* **Records supplied**:
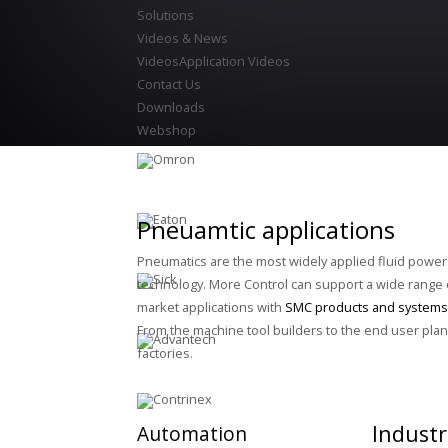
Solutions
Videos & News
Videos
Application Videos
Contact Us
Downloads
Webshop
Pneuamtic applications
Pneumatics are the most widely applied fluid power
technology. More Control can support a wide range 
market applications with
SMC products and systems
From the machine tool builders to the end user plan
factories.
Industr
Automation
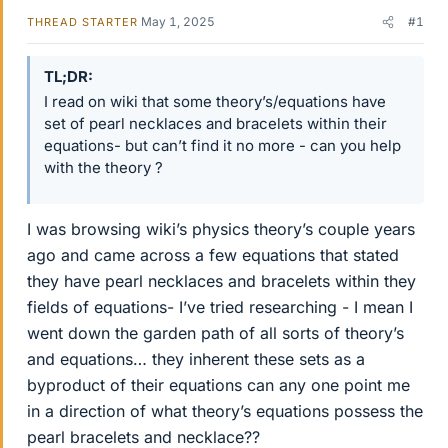
May 1, 2025
#1
THREAD STARTER
TL;DR
I read on wiki that some theory’s/equations have
set of pearl necklaces and bracelets within their
equations- but can’t find it no more - can you help
with the theory ?
I was browsing wiki’s physics theory’s couple years
ago and came across a few equations that stated
they have pearl necklaces and bracelets within they
fields of equations- I’ve tried researching - I mean I
went down the garden path of all sorts of theory’s
and equations… they inherent these sets as a
byproduct of their equations can any one point me
in a direction of what theory’s equations possess the
pearl bracelets and necklace??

* **What is being asked**: The answer must be the full set of records, repeated exactly, with no pictures.

* **Task solution**:
Solutions
Videos & News
Videos
Application Videos
Contact Us
Downloads
Webshop
Pneuamtic applications
Pneumatics are the most widely applied fluid power
technology. More Control can support a wide range 
market applications with
SMC products and systems
From the machine tool builders to the end user plan
factories.
Industr
Automation
May 1, 2025
#1
THREAD STARTER
TL;DR
I read on wiki that some theory’s/equations have
set of pearl necklaces and bracelets within their
equations- but can’t find it no more - can you help
with the theory ?
I was browsing wiki’s physics theory’s couple years
ago and came across a few equations that stated
they have pearl necklaces and bracelets within they
fields of equations- I’ve tried researching - I mean I
went down the garden path of all sorts of theory’s
and equations… they inherent these sets as a
byproduct of their equations can any one point me
in a direction of what theory’s equations possess the
pearl bracelets and necklace??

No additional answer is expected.